BEGIN
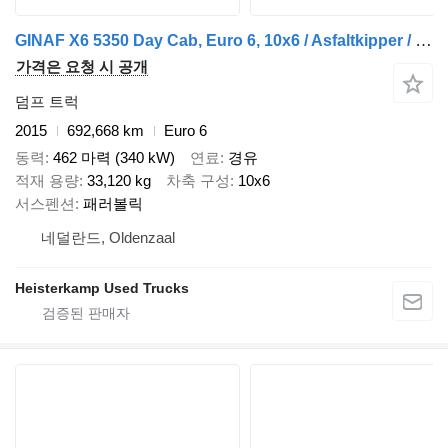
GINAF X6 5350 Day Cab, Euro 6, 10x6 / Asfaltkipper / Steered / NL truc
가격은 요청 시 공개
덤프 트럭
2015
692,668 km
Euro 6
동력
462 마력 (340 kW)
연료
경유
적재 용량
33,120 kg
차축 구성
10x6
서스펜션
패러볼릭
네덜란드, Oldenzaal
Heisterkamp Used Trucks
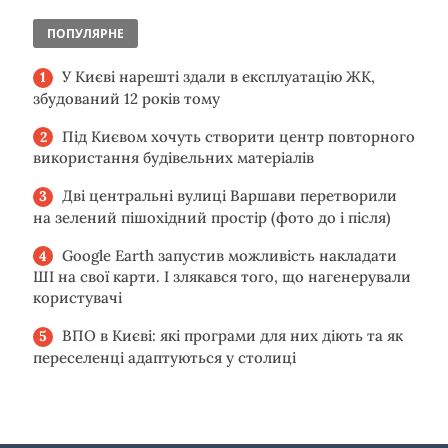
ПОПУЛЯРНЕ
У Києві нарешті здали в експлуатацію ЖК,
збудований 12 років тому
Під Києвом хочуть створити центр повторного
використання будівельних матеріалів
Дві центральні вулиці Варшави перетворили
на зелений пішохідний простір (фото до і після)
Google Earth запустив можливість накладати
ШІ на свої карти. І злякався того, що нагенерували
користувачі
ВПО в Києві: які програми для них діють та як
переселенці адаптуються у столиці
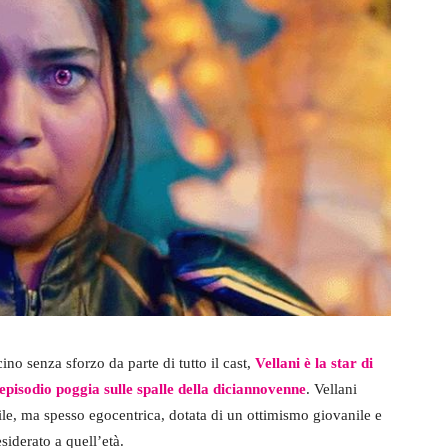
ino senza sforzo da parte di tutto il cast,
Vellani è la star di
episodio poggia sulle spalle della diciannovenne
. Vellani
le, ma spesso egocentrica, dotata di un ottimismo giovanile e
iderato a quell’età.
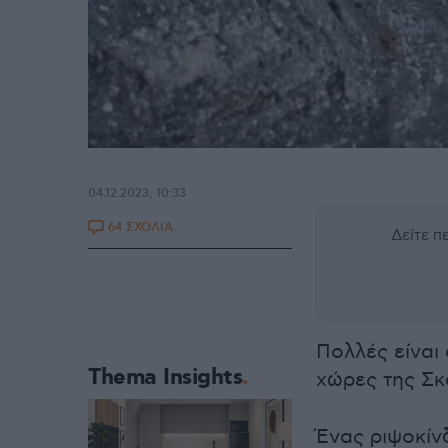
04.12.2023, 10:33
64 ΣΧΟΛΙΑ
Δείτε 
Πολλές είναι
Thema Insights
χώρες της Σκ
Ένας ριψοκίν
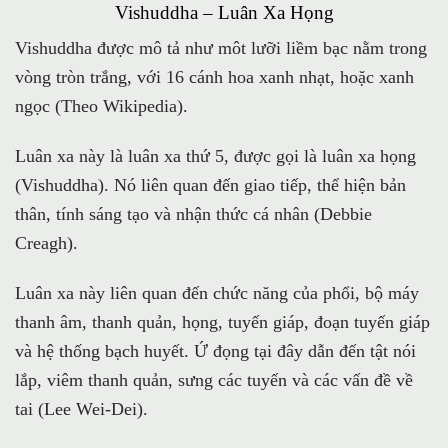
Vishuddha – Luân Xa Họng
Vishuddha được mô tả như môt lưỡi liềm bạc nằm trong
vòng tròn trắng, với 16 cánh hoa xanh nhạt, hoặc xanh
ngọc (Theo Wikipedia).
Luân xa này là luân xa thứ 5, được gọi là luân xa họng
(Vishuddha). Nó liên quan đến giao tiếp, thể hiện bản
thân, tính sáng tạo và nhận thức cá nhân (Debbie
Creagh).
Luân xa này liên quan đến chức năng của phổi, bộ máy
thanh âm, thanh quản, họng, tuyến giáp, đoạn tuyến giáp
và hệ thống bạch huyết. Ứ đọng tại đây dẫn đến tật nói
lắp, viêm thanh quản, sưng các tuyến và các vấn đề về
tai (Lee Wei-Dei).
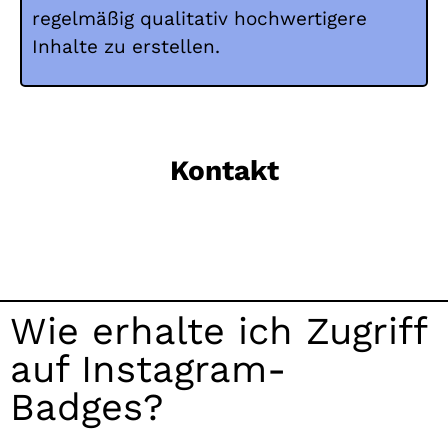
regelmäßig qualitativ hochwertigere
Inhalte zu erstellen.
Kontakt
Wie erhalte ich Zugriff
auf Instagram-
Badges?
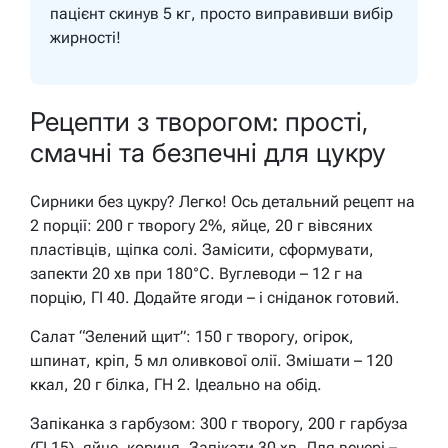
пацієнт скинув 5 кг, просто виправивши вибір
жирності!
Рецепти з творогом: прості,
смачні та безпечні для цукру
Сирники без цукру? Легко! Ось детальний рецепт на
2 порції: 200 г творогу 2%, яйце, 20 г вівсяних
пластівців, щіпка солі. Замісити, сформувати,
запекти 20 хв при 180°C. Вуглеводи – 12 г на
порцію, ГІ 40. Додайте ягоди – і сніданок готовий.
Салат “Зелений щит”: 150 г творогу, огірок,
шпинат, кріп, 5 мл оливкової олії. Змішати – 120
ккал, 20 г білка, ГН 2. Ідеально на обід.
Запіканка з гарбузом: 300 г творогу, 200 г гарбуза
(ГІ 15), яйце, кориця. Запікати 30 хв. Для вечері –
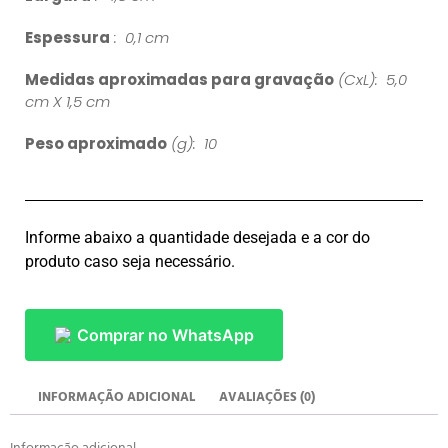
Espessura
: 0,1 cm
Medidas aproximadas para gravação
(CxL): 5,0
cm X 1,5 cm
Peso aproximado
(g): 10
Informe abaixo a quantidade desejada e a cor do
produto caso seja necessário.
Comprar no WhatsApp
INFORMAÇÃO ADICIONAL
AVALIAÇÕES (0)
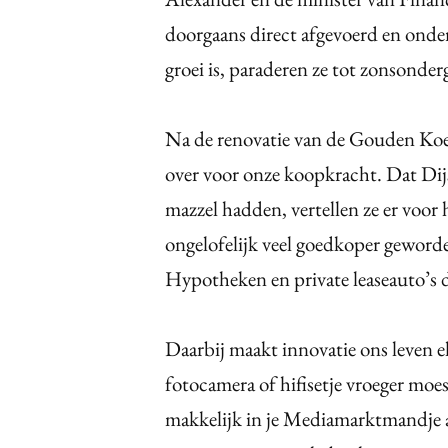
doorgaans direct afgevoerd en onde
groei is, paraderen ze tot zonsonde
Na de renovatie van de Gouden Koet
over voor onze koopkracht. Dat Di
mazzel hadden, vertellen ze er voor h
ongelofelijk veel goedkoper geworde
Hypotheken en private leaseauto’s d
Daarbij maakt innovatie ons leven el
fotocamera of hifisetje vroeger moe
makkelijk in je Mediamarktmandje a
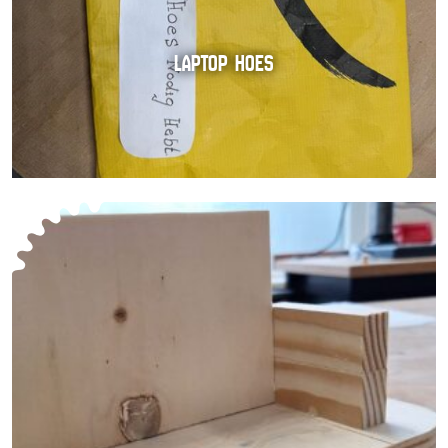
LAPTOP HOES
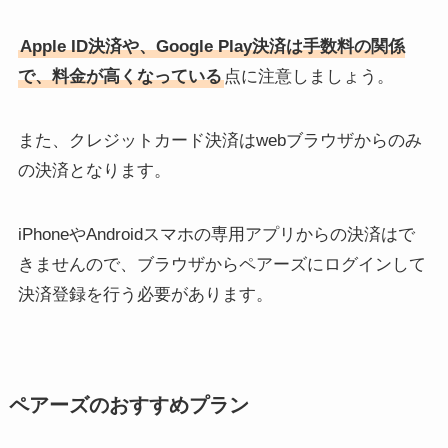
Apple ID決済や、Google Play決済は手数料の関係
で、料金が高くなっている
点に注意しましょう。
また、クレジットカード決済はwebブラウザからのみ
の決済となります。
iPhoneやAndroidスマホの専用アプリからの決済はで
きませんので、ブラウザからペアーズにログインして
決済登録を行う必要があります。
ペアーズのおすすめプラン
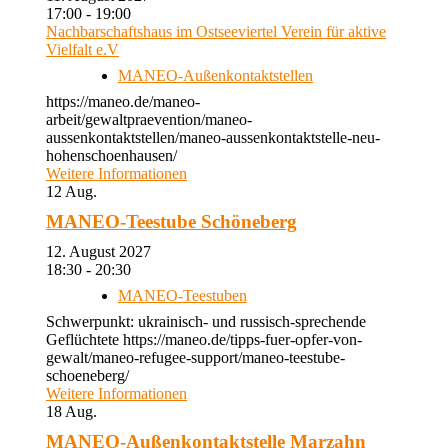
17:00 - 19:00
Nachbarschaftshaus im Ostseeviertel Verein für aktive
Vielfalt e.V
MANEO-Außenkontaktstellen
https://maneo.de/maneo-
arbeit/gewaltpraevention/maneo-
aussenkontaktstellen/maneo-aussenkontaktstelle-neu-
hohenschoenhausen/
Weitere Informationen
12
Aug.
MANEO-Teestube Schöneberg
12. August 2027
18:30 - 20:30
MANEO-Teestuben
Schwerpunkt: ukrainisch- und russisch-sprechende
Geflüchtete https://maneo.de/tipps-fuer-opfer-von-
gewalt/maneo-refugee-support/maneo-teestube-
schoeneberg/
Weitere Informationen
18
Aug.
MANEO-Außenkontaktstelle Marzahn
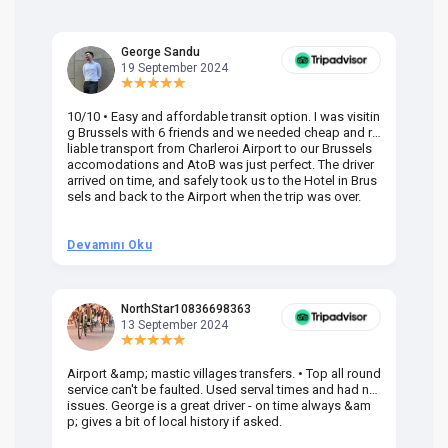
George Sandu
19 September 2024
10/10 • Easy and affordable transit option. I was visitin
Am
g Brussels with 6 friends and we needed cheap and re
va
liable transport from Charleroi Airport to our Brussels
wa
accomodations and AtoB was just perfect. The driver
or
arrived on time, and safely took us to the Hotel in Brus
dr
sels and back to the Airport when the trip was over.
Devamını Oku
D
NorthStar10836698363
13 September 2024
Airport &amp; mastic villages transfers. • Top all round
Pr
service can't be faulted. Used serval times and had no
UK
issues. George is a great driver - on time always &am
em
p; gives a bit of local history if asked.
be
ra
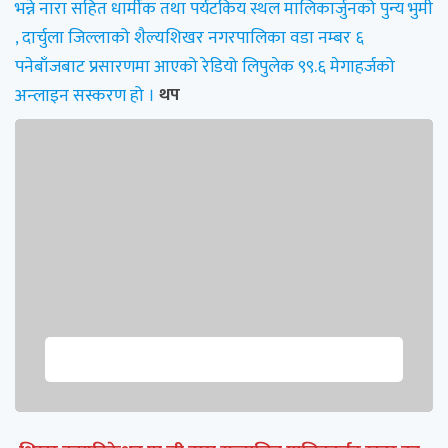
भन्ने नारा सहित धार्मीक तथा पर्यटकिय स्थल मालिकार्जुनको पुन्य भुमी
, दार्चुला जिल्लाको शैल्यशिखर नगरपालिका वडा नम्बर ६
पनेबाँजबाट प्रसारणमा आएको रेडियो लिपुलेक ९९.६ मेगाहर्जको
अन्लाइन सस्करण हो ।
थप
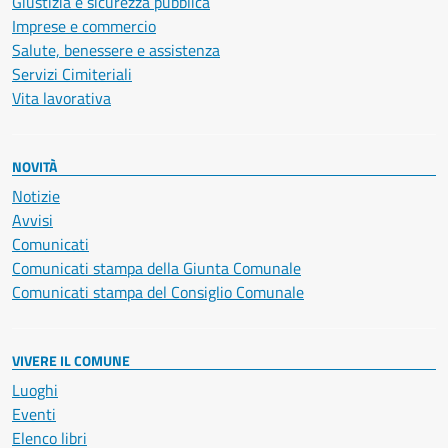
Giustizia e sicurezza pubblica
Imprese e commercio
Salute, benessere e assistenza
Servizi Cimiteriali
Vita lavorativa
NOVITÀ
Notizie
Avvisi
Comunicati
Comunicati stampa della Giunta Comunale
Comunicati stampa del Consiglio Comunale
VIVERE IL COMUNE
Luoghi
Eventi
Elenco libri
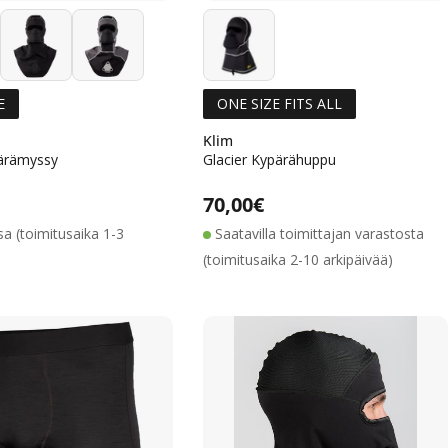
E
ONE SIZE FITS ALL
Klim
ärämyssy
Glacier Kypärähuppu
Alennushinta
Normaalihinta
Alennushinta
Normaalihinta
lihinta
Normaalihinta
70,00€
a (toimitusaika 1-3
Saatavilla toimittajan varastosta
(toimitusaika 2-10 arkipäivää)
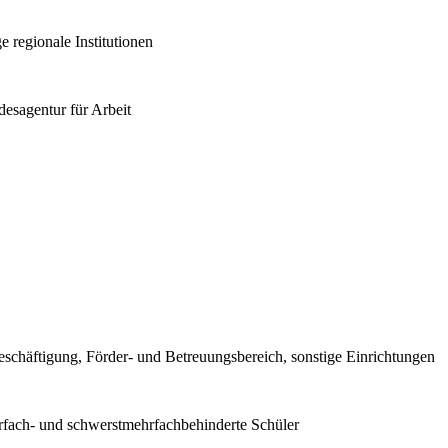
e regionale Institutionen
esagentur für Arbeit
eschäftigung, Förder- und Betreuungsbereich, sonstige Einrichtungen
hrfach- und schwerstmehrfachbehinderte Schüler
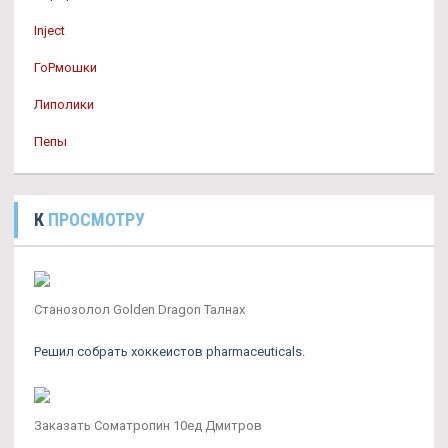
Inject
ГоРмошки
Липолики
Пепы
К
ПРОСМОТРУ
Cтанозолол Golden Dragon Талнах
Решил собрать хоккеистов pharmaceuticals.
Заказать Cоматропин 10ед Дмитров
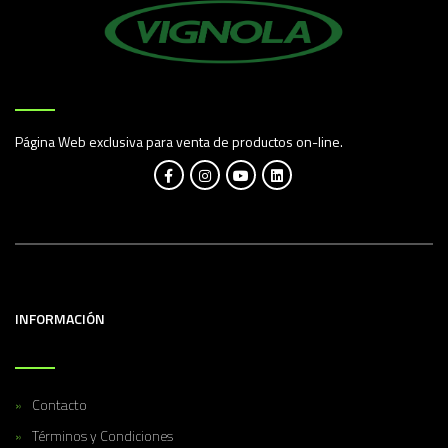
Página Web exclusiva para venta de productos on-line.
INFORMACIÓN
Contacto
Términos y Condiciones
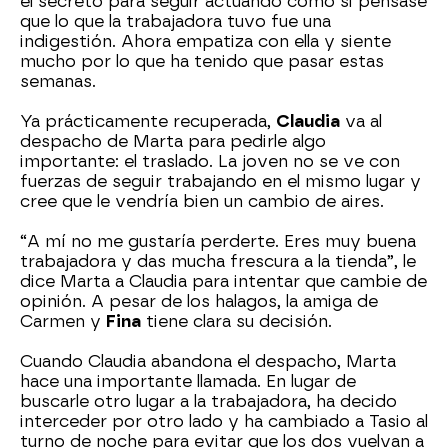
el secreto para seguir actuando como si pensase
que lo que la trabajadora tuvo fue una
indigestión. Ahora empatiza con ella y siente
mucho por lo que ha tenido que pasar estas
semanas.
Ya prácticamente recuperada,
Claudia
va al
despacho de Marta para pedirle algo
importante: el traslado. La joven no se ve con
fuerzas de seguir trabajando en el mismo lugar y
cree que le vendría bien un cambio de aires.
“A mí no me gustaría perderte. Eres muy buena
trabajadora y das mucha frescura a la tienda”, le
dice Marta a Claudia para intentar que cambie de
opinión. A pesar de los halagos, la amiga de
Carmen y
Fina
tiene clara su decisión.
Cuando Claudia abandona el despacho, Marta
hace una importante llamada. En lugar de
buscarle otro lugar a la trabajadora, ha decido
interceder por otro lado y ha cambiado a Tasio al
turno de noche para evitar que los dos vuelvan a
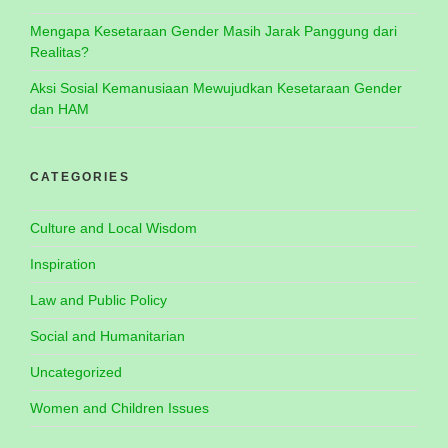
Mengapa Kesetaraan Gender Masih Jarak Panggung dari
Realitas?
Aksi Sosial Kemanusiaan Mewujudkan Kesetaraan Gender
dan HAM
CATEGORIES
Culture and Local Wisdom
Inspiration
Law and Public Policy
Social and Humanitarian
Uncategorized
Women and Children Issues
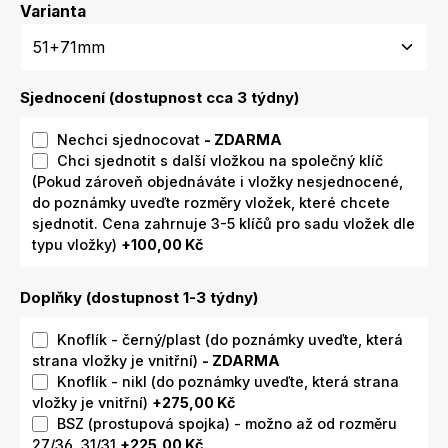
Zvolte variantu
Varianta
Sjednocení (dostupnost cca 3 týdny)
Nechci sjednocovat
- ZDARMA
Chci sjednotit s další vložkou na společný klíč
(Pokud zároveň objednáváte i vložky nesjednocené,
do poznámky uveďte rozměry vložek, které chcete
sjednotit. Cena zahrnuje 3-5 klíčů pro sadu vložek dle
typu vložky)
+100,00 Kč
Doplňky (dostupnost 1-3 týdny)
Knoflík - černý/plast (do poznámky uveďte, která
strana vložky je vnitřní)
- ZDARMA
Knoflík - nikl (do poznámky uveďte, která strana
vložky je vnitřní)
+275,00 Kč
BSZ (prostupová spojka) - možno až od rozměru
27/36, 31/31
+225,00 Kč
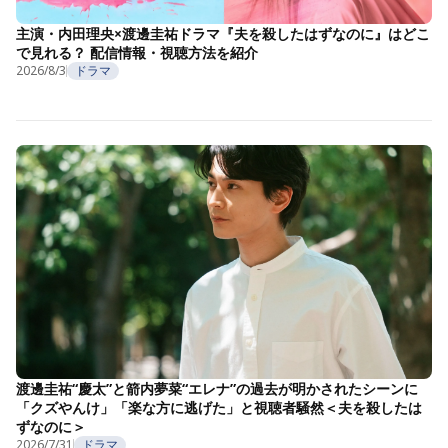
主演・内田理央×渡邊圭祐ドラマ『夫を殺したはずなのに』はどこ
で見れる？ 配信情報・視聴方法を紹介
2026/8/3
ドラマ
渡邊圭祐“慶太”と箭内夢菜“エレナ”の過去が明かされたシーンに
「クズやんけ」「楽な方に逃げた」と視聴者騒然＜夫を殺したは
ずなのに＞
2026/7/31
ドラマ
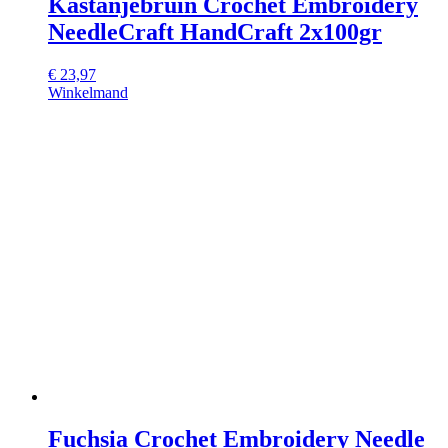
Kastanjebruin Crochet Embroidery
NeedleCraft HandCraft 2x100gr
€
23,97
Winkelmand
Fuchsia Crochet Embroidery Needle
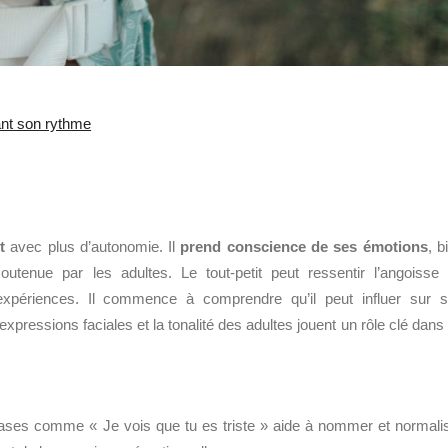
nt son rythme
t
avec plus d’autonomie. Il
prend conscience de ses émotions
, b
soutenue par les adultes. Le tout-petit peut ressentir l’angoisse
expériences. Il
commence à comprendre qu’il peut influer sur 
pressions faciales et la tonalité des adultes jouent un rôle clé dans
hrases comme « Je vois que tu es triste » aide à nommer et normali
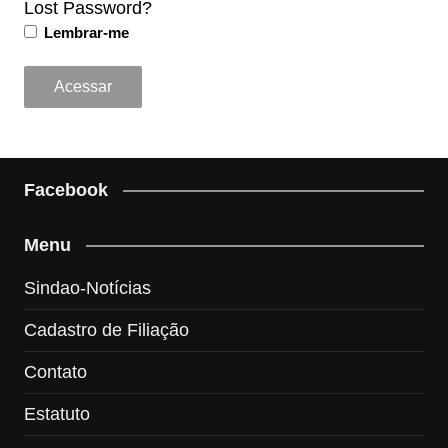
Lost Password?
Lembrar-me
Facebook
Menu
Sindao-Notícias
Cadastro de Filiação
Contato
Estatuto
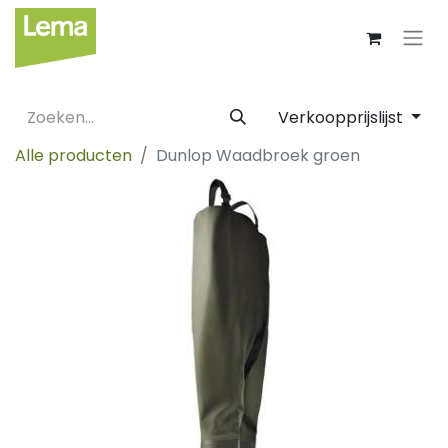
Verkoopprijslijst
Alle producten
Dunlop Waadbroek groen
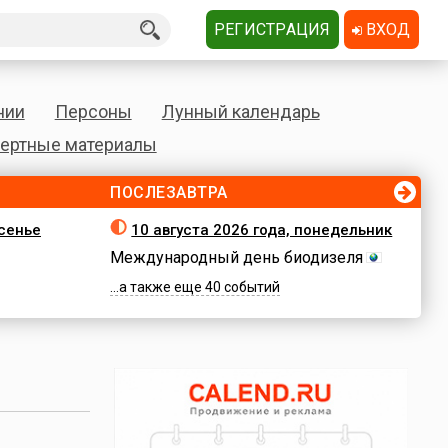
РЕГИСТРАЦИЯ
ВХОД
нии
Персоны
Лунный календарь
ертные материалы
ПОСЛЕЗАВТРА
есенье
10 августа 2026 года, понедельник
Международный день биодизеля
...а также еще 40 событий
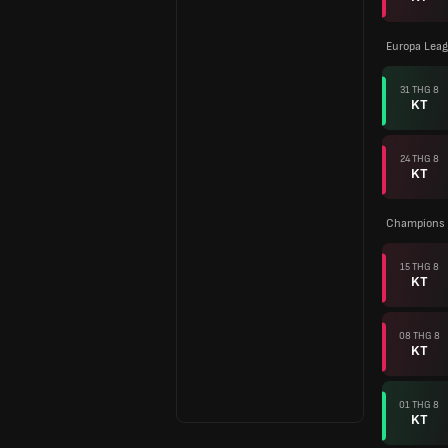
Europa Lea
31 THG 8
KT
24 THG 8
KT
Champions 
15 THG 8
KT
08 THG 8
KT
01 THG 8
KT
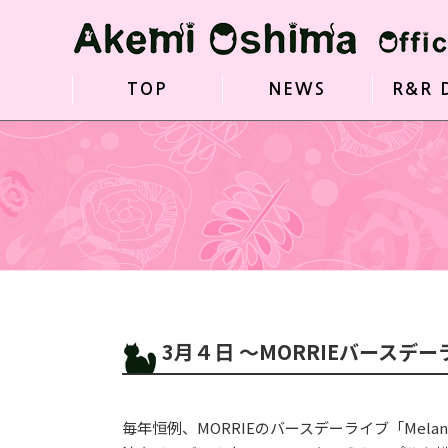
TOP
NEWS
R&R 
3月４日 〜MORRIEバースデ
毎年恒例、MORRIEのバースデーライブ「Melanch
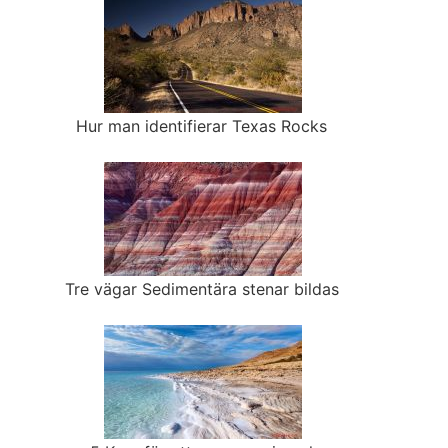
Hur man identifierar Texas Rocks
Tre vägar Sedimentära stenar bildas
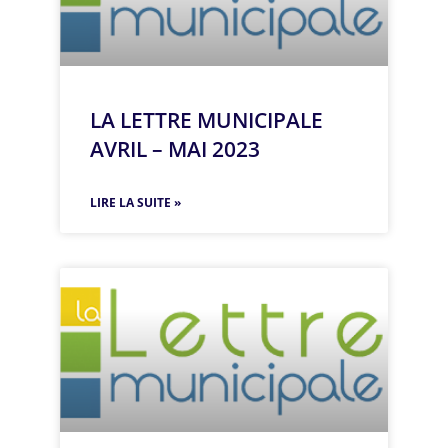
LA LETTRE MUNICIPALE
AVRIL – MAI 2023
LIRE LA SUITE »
END
Each line from the first line of the entries through the line containing "переселенці адаптуються у столиці" should be duplicated word for word, and nothing more; the pictures stay out.

● FINISHED EXERCISE
GINAF X6 5350 Day Cab, Euro 6, 10x6 / Asfaltkipper / Steered / NL truc
가격은 요청 시 공개
덤프 트럭
2015
692,668 km
Euro 6
동력
462 마력 (340 kW)
연료
경유
적재 용량
33,120 kg
차축 구성
10x6
서스펜션
패러볼릭
네덜란드, Oldenzaal
Heisterkamp Used Trucks
ПОПУЛЯРНЕ
У Києві нарешті здали в експлуатацію ЖК,
збудований 12 років тому
Під Києвом хочуть створити центр повторного
використання будівельних матеріалів
Дві центральні вулиці Варшави перетворили
на зелений пішохідний простір (фото до і після)
Google Earth запустив можливість накладати
ШІ на свої карти. І злякався того, що нагенерували
користувачі
ВПО в Києві: які програми для них діють та як
переселенці адаптуються у столиці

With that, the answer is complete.